METHODS:PURPOSE:Low skeletal muscle mass has been associated with poor prognosis in patients with advanced lung cancer. However, little is known about the relationship between skeletal muscle mass and overall survival in patients with bone metastases from lung cancer. The objective of the present study was to evaluate the prognostic value of low trunk muscle mass in predicting overall survival in these patients. METHODS:The data from 198 patients who were diagnosed with bone metastases from lung cancer from April 2009 to May 2017 were retrospectively reviewed.
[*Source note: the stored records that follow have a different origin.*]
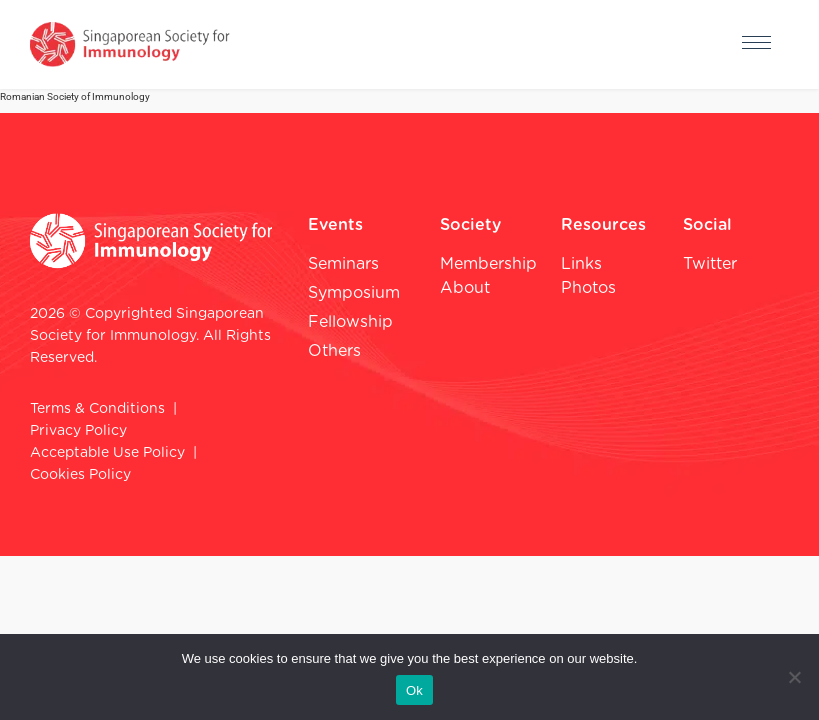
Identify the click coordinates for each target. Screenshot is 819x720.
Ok (414, 690)
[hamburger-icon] (756, 45)
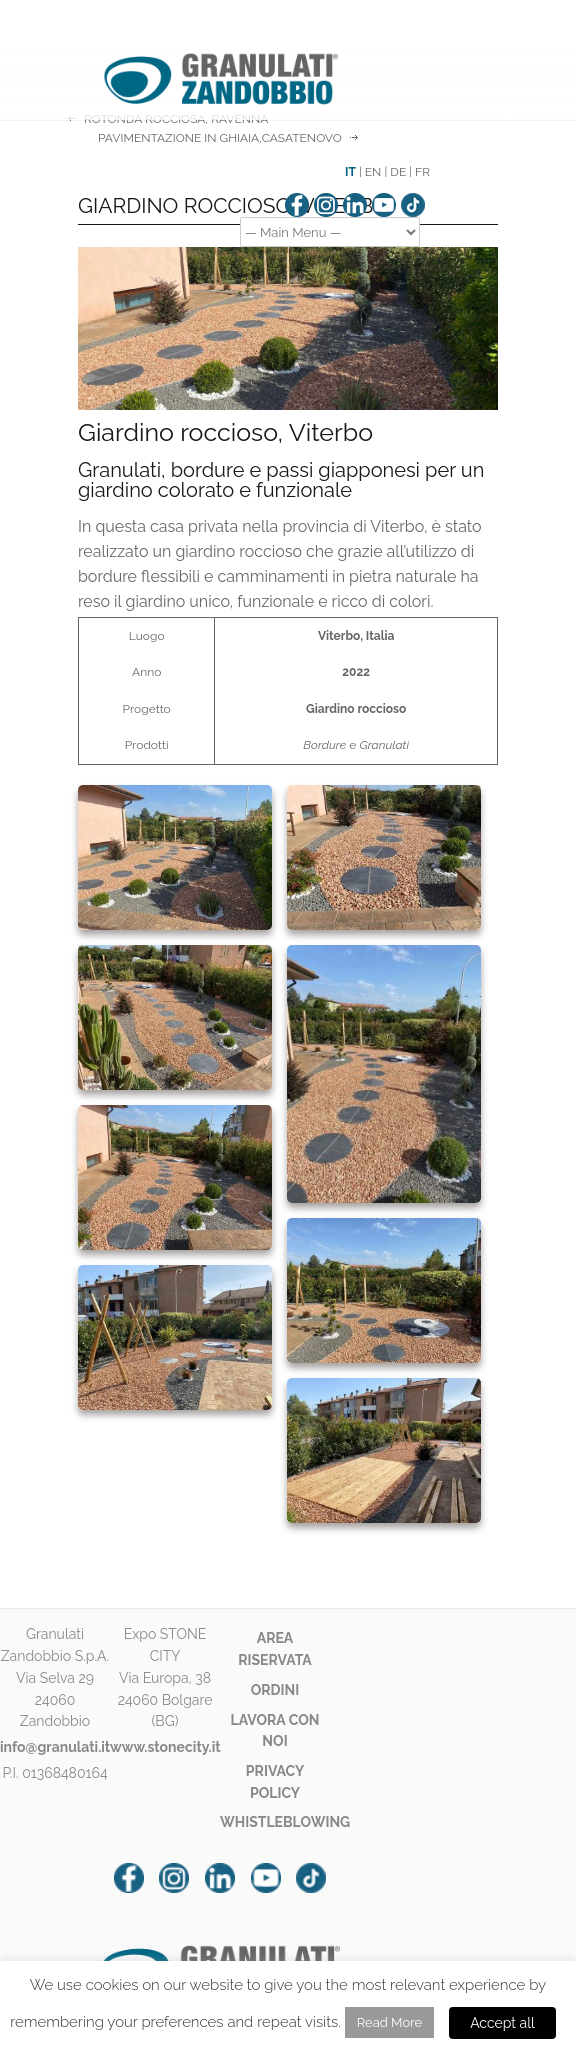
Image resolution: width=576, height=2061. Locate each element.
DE (398, 172)
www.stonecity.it (165, 1747)
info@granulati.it (55, 1747)
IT (350, 172)
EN (373, 172)
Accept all (502, 2023)
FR (422, 172)
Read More (389, 2022)
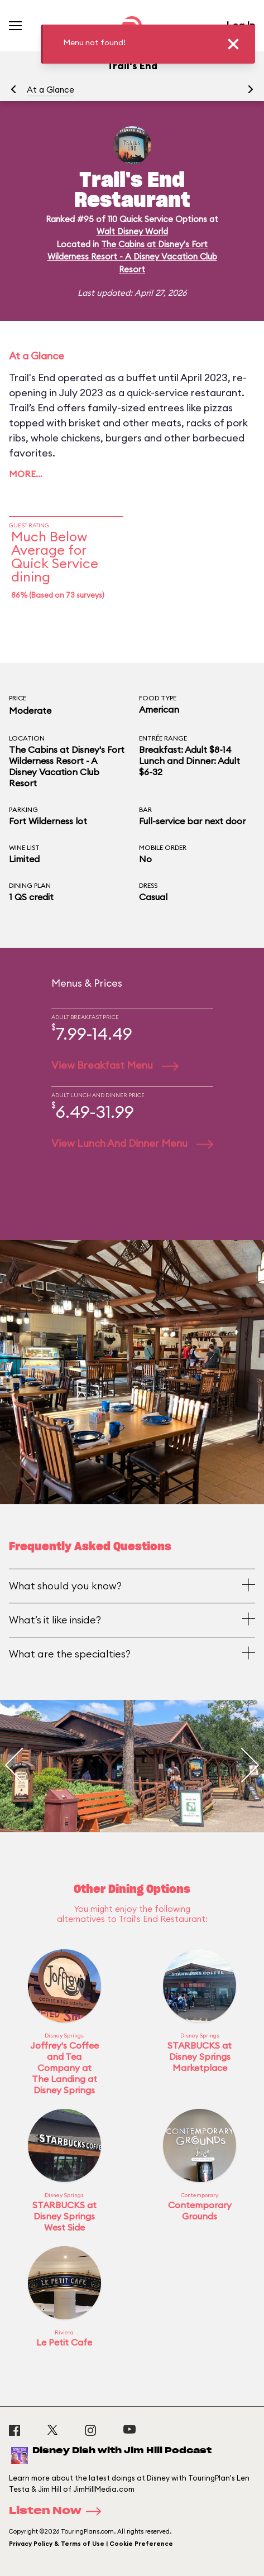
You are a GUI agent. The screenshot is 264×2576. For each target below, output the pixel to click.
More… (25, 473)
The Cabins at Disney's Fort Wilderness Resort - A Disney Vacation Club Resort (132, 257)
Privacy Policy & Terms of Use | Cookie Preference (91, 2544)
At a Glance (50, 89)
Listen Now (58, 2511)
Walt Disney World (132, 231)
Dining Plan (30, 885)
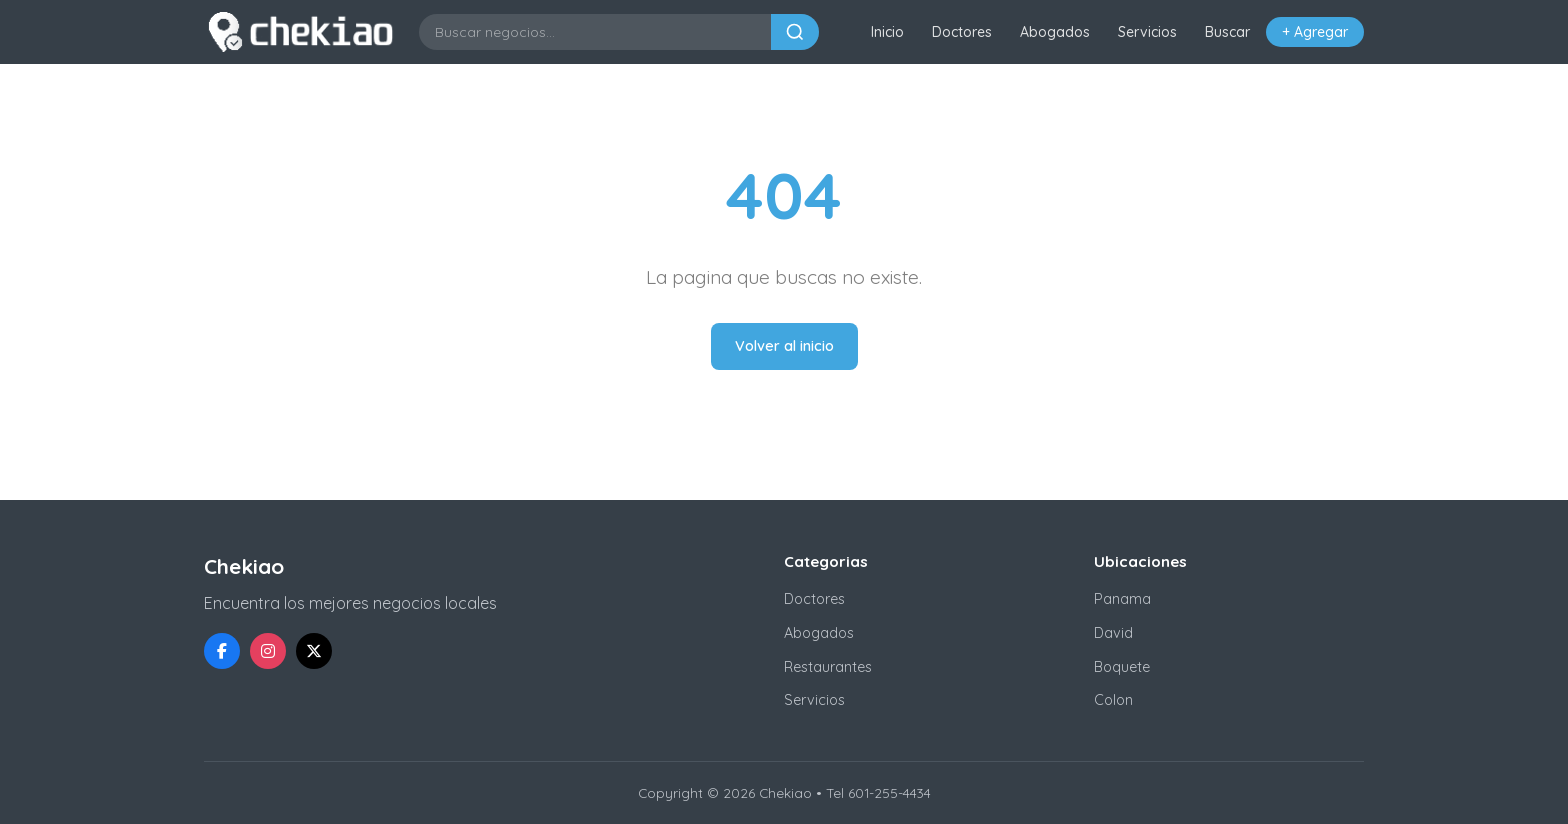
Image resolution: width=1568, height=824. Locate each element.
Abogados (1055, 32)
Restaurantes (828, 667)
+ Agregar (1315, 32)
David (1113, 633)
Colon (1113, 700)
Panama (1122, 599)
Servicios (1147, 32)
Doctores (962, 32)
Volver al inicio (784, 346)
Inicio (887, 32)
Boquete (1122, 667)
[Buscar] (795, 32)
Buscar (1227, 32)
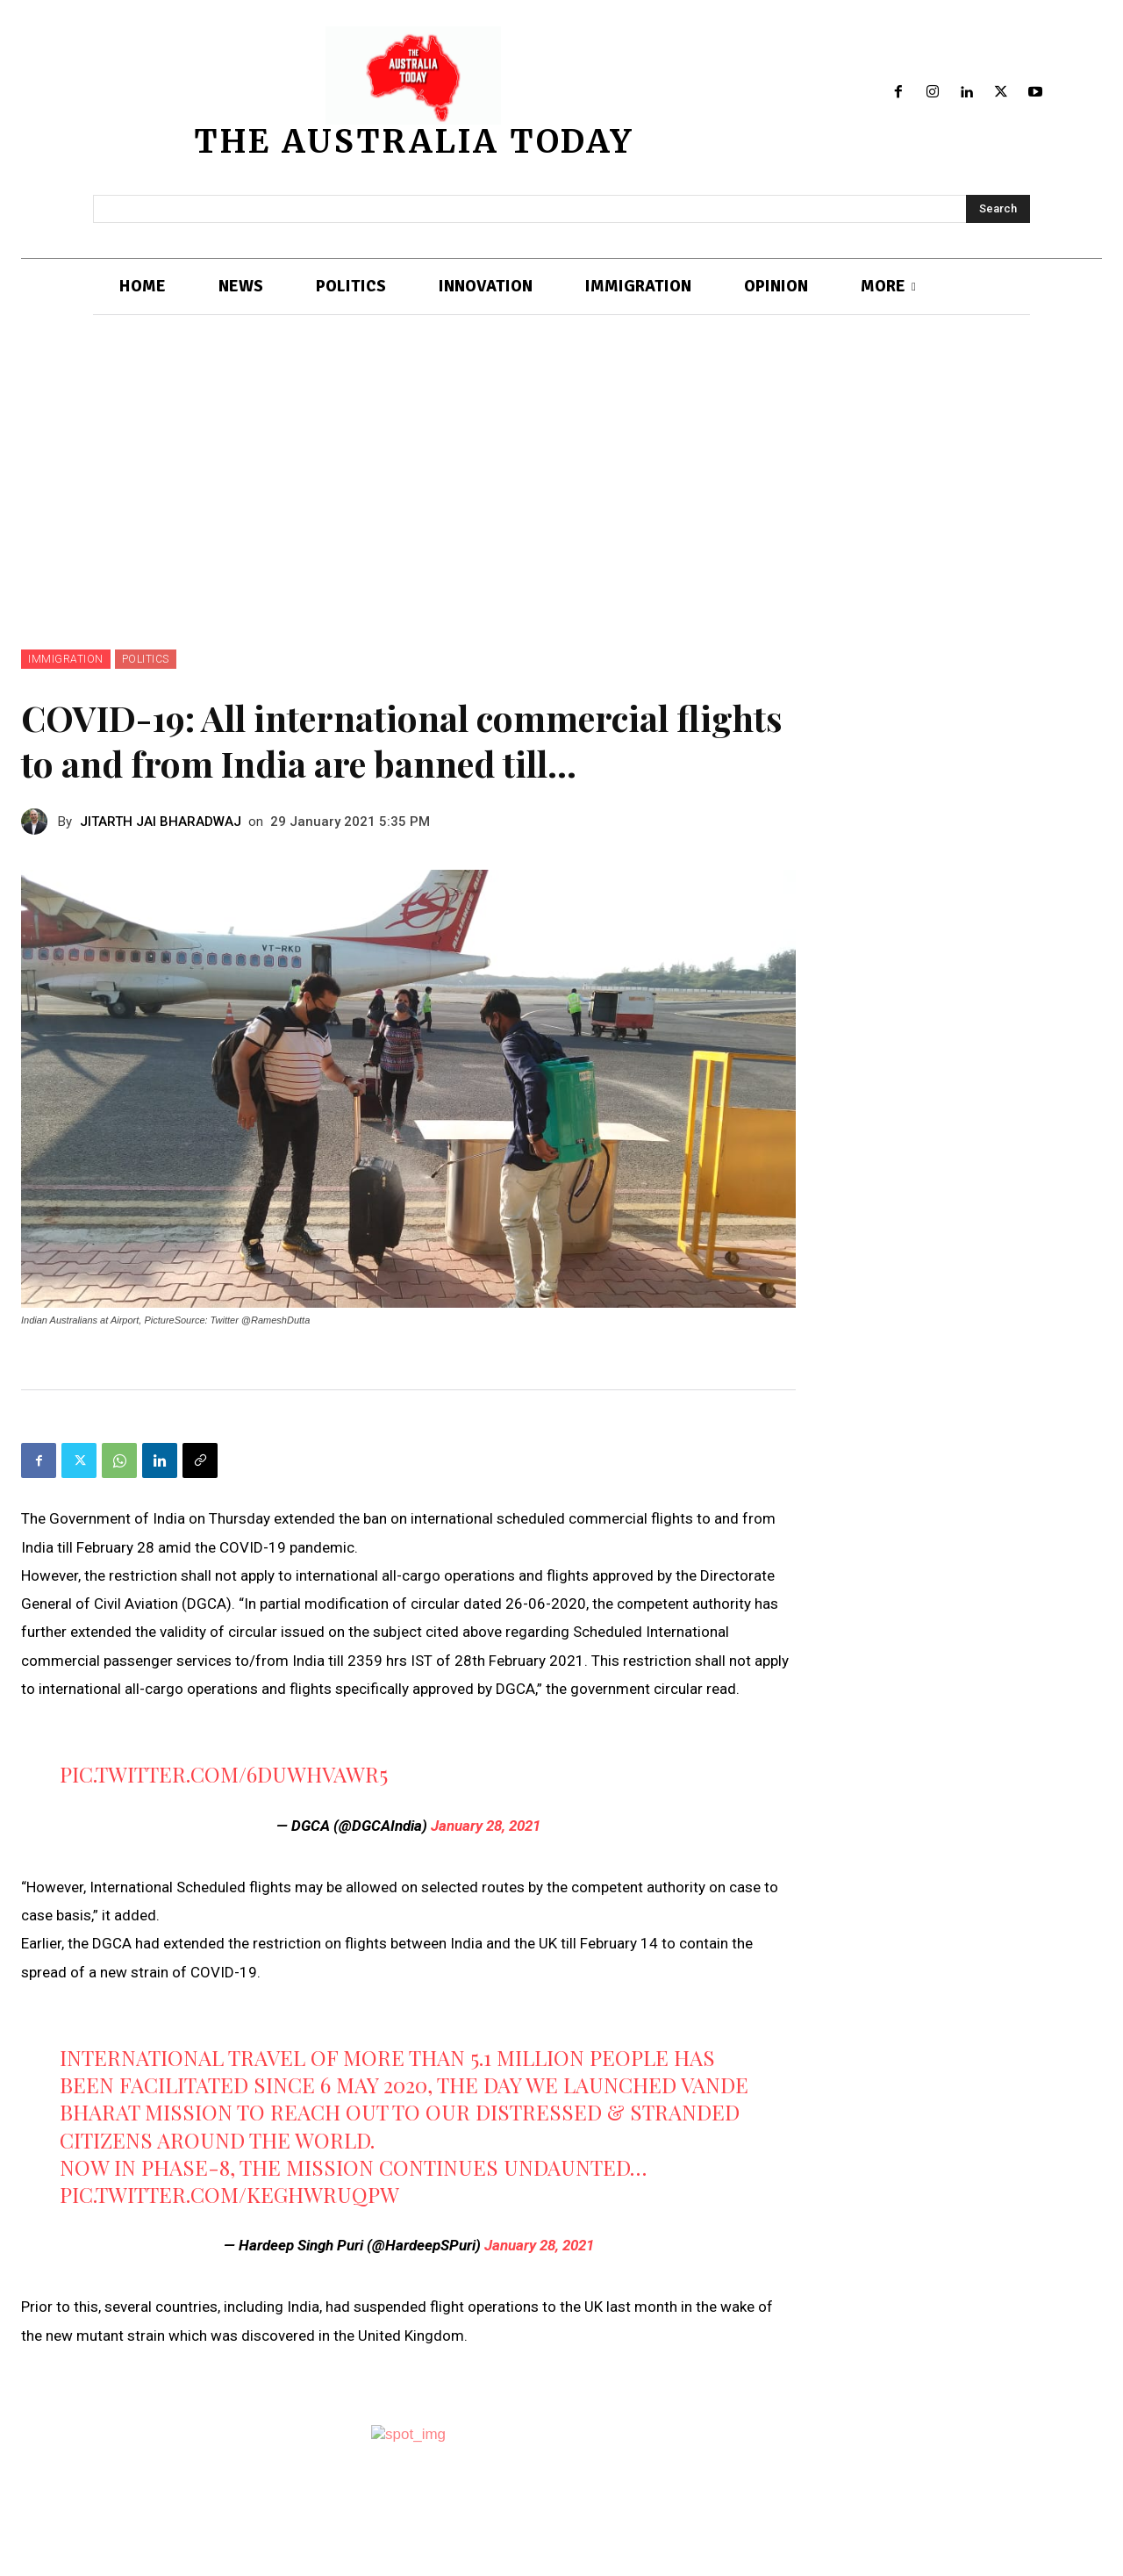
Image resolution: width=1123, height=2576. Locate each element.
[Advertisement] (561, 518)
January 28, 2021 (485, 1825)
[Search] (998, 209)
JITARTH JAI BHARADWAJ (160, 821)
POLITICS (145, 659)
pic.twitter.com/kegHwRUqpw (229, 2194)
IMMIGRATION (66, 659)
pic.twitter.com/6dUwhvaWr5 (224, 1774)
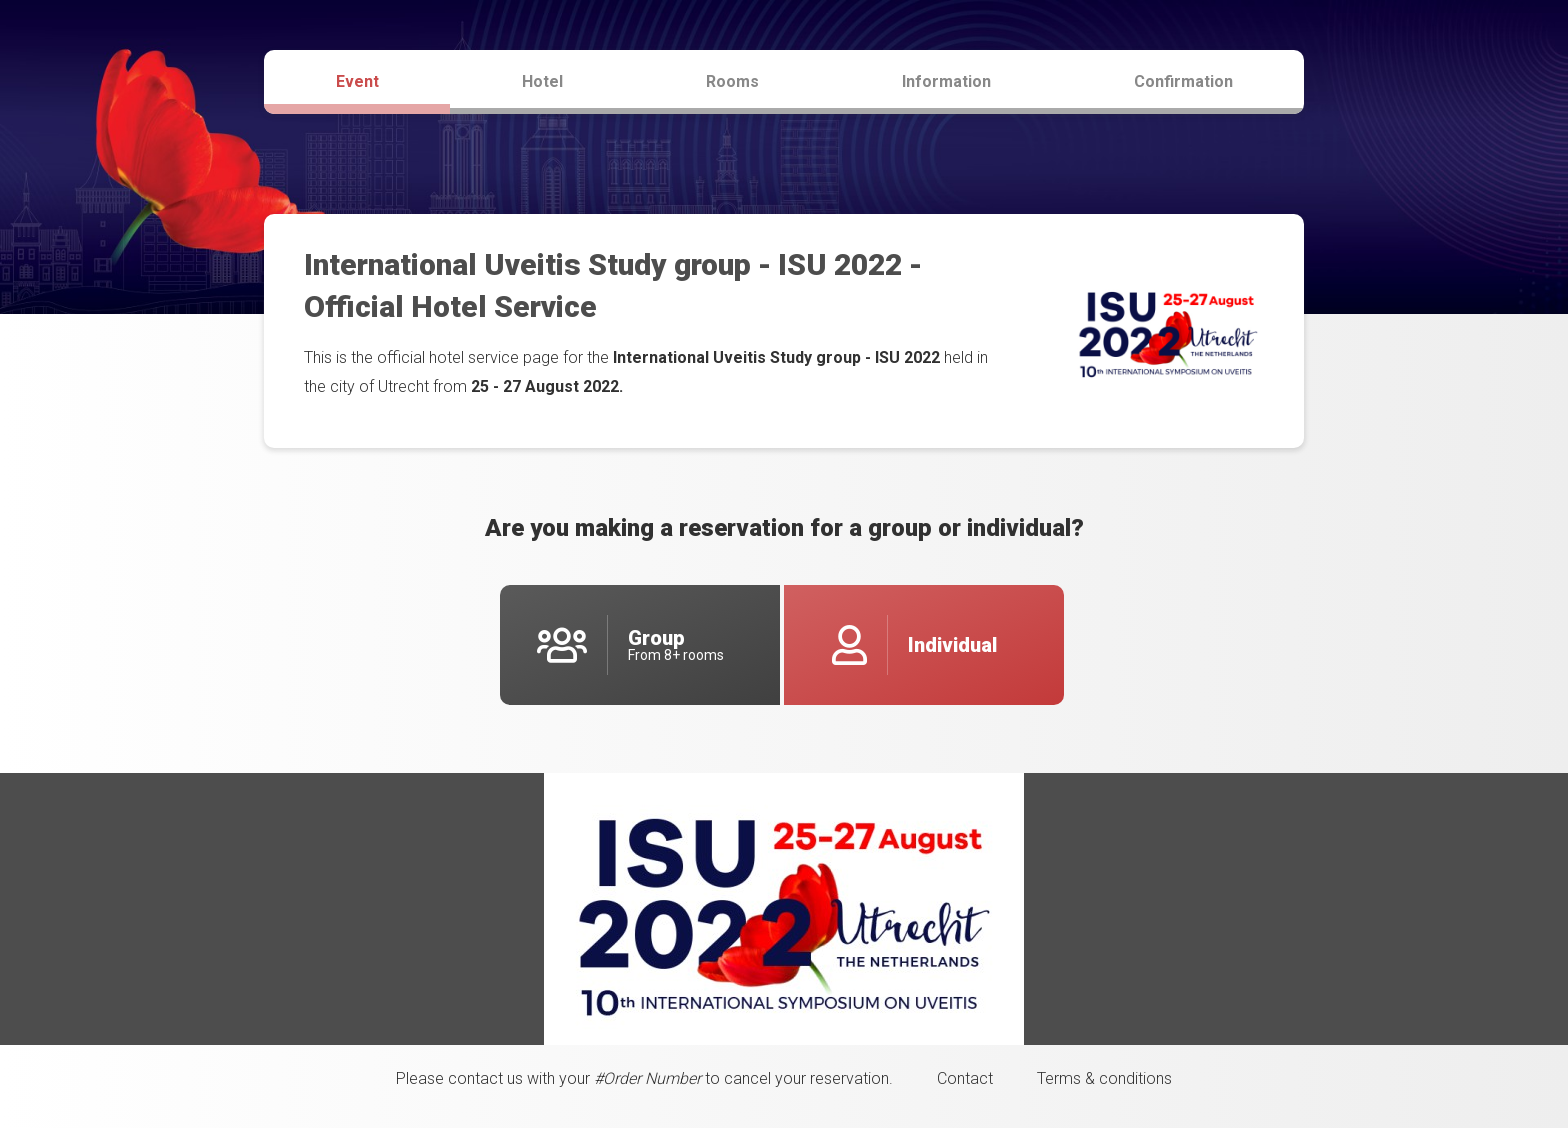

The areas of the psoas and paravertebral muscles were measured at the level of the third lumbar vertebra on computed tomography scans taken at the time nearest to the diagnosis of bone metastasis. Muscle area was evaluated for male and female cohorts separately using different cutoff points. Cox proportional hazards analysis was performed to evaluate the factors independently associated with overall survival. RESULTS:The overall survival of patients in the lowest quartile for psoas muscle area or paravertebral muscle area was significantly shorter than that of patients above the 25th percentile for muscle area (p < 0.001). Multivariate analyses showed that paravertebral muscle mass (hazard ratio, 1.73; 95% confidence interval, 1.17-2.56; p = 0.006), epidermal growth factor receptor-targeted therapy, and performance status were independent prognostic factors. CONCLUSIONS:Low paravertebral muscle mass was associated with shorter survival, independently of known prognostic factors.